Tobacco giant Altria Group (NYSE:MO) has a long history of treating shareholders well. Between huge share-price gains and reliable income for its investors, Altria has thus far successfully navigated substantial obstacles. Now, Altria faces a new challenge in the form of regulatory threats, and some investors wonder whether it can do as well addressing outstanding issues as it has in the past.
It's smart when evaluating a stock to look at key measures such as the underlying company's growth prospects and financial condition, along with current valuation and dividend payouts. Below, we'll take a closer look at Altria Group to see whether it has what it takes to justify purchasing shares right now.
Altria's sales growth has been tepid in recent years. Average annual gains in revenue over the past five years have amounted to just 2.2%, and sales increases slowed to just 0.8% in 2017.

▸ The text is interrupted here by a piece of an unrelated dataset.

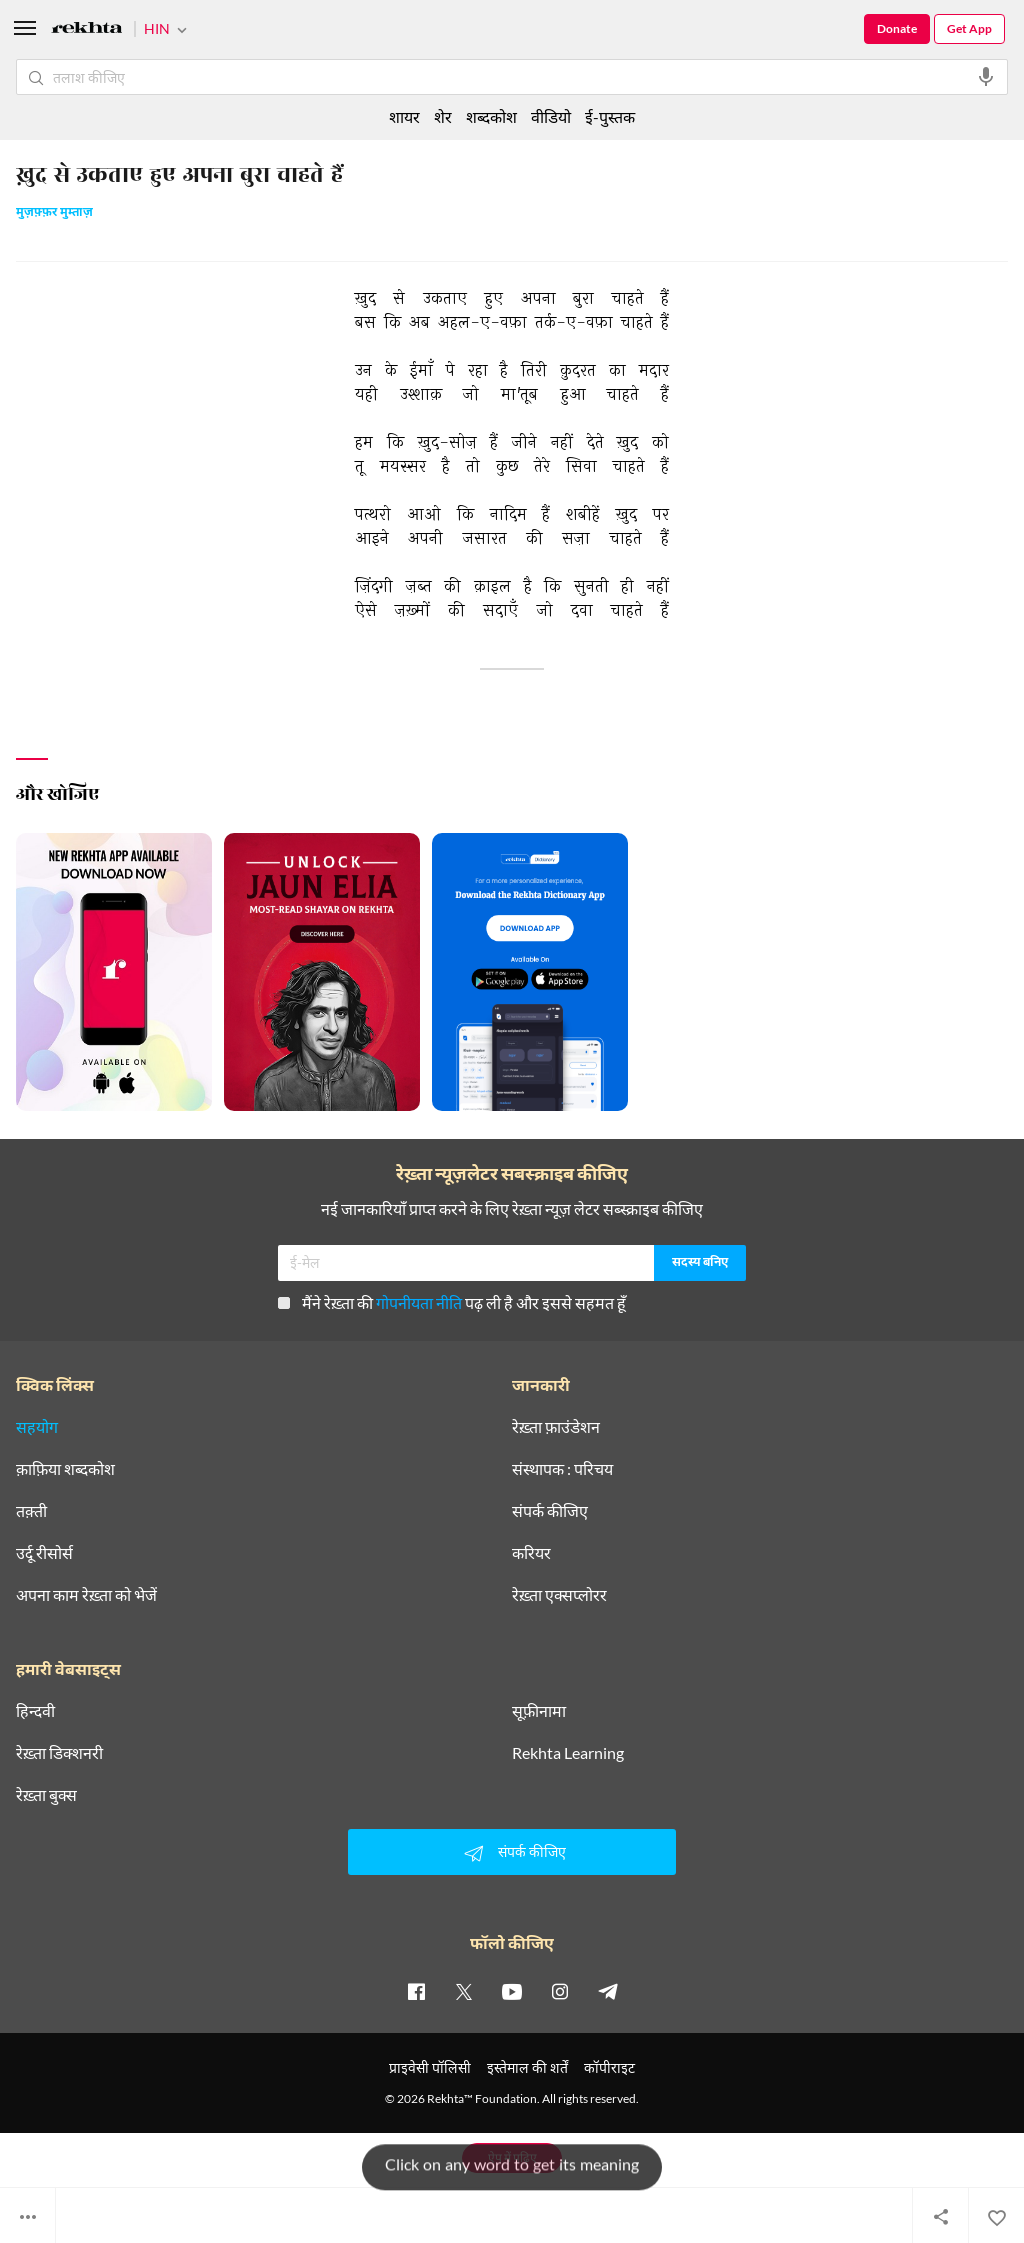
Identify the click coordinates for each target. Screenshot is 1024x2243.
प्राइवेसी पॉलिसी (430, 2067)
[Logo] (87, 30)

Altria faces a continual balancing act when it comes to revenue. On one hand, falling cigarette volumes show the long-term trend away from smoking that has prevailed for decades. Yet Altria works hard to offset lost volume by using its pricing power, and that's been a big part of the company's success in maintaining profitability. With healthy net margin levels, Altria has been able to make more from less in terms of sales growth. That might not be sustainable in the long run, but it's worked longer than many previously believed possible.

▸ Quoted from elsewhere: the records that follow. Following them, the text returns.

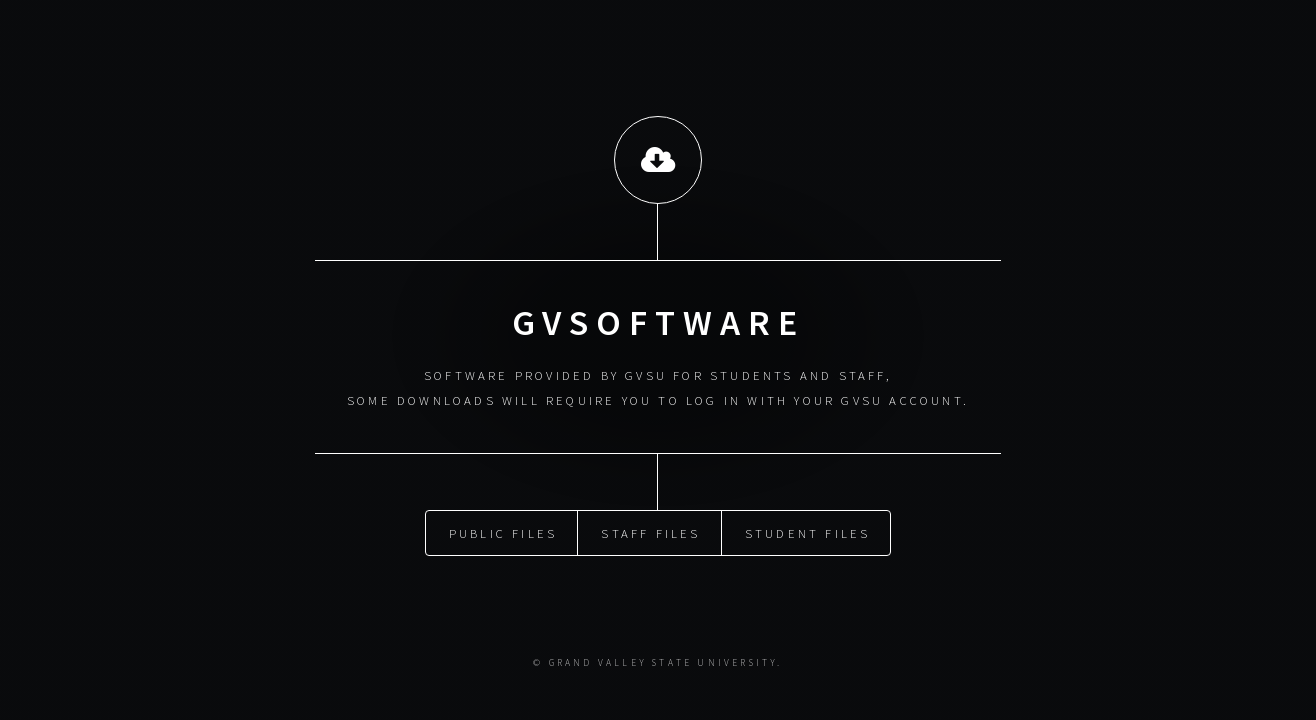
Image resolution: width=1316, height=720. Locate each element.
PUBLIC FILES (503, 531)
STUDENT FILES (808, 531)
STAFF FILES (650, 531)
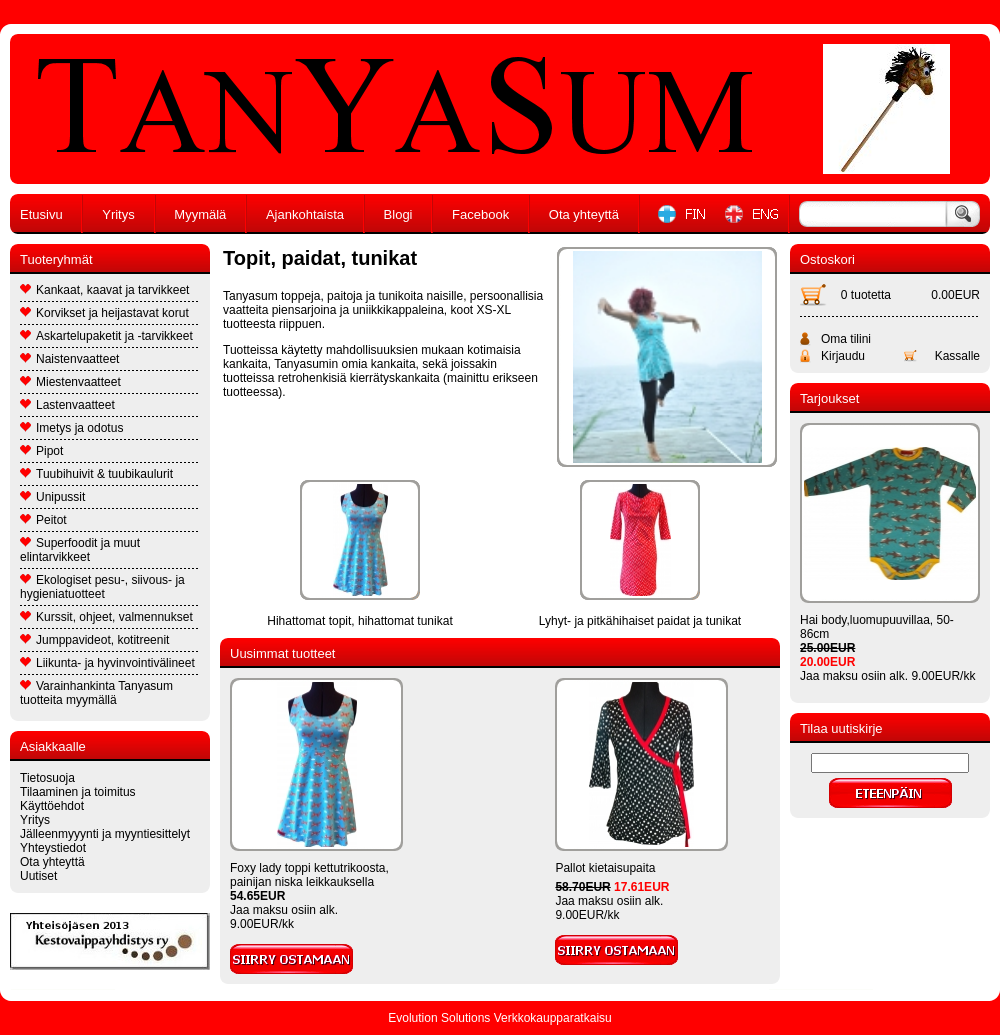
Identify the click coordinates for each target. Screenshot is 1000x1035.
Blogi (398, 214)
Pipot (41, 451)
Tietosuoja (47, 778)
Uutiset (38, 876)
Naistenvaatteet (69, 359)
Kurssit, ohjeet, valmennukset (106, 617)
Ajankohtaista (305, 214)
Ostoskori (827, 259)
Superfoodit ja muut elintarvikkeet (80, 550)
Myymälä (200, 214)
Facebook (480, 214)
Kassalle (957, 356)
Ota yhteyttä (584, 214)
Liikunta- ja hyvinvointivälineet (107, 663)
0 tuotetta (866, 295)
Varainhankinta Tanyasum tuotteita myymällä (96, 693)
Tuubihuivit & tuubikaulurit (96, 474)
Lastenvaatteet (67, 405)
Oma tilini (846, 339)
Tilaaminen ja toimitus (78, 792)
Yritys (118, 214)
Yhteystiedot (53, 848)
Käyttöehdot (52, 806)
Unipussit (52, 497)
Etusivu (41, 214)
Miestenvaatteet (70, 382)
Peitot (43, 520)
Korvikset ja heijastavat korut (104, 313)
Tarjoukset (829, 398)
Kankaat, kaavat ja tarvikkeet (104, 290)
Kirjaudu (843, 356)
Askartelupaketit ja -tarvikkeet (106, 336)
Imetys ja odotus (71, 428)
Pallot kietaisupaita (605, 868)
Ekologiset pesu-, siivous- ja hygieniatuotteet (102, 587)
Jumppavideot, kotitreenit (94, 640)
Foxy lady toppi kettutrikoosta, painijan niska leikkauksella (309, 875)
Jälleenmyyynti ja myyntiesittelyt (105, 834)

A big concern is the recent move from the U.S. Food and Drug Administration seeking to impose tight limits on nicotine levels in cigarettes. That could spell disaster for cigarette sales, making it even more important for Altria to emphasize the other parts of its business. That would include both alternative products sales like e-cigarettes as well as the potential introduction of the iQOS heated-tobacco system if it can gain FDA approval. Investors have to keep that threat in mind as they evaluate Altria's future prospects.
Altria makes use of its access to capital markets, but it does so prudently. Debt levels have remained relatively constant during the 2010s, and although its current debt-to-equity ratio of about 90% isn't the lowest it could be, it's not high enough to represent any cause for alarm.

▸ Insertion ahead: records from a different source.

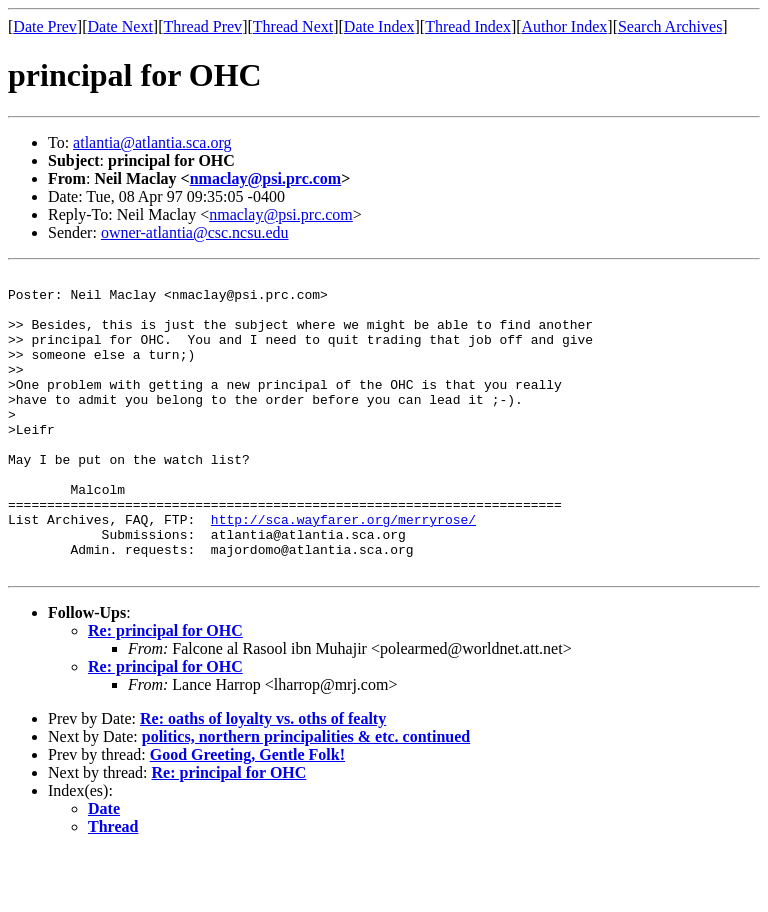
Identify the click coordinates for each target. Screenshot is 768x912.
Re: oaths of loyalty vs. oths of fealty (263, 778)
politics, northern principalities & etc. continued (306, 796)
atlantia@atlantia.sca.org (152, 142)
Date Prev (45, 26)
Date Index (379, 26)
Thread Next (293, 26)
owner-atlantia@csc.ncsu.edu (195, 232)
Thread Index (468, 26)
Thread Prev (202, 26)
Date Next (120, 26)
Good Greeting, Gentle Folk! (247, 814)
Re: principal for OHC (165, 690)
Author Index (565, 26)
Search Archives (670, 26)
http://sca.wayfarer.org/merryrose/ (343, 570)
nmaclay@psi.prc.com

The company has handled its finances expeditiously even in evaluating major opportunities. For instance, the purchase of SABMiller by Anheuser-Busch InBev (NYSE:BUD) gave Altria an opportunity to decide how to handle its investment in the beer industry. It responded by boosting its stake in Anheuser-Busch, spending some of the cash it received in the deal in order to achieve a stake of more than 10% in the beer giant. With plenty of cash flow, Altria has the luxury to be able to make big strategic moves like that without straining its capital structure.
Altria has a relatively high valuation, although most consumer-oriented stocks share elevated stock prices right now. Its trailing price-to-earnings ratio of about 19 on a normalized basis is roughly in line with the broader market, despite the fact that some would note that relatively slow growth prospects might make Altria less suited to a premium valuation.
However, Altria is looking cheaper now than it has for a while. Throughout the past several years, the stock has seen normalized multiples in the mid-20s. By that measure, Altria is its most attractive since 2014, although it's far from its historical lows as far as typical valuations are concerned.
Dividends are a strong suit for Altria, with half a century of dividend-raising history behind it. The stock has a current yield of 4.6%, which is well over twice what the overall stock market offers.
Altria has also consistently boosted its payouts year in and year out. Over the past five years, typical dividend increases have averaged about 8% annually, including a 6% increase earlier this year. As long as Altria retains its pricing power and can keep profits growing substantially, the tobacco giant should have the power to keep boosting its dividend payments at an attractive rate.
Overall, Altria isn't a screaming buy right now, especially given the regulatory questions it faces. Yet it's moving in the right direction toward becoming more promising, and that means that investors should keep an eye on it to see if it can make a clearer positive move in the months and years ahead.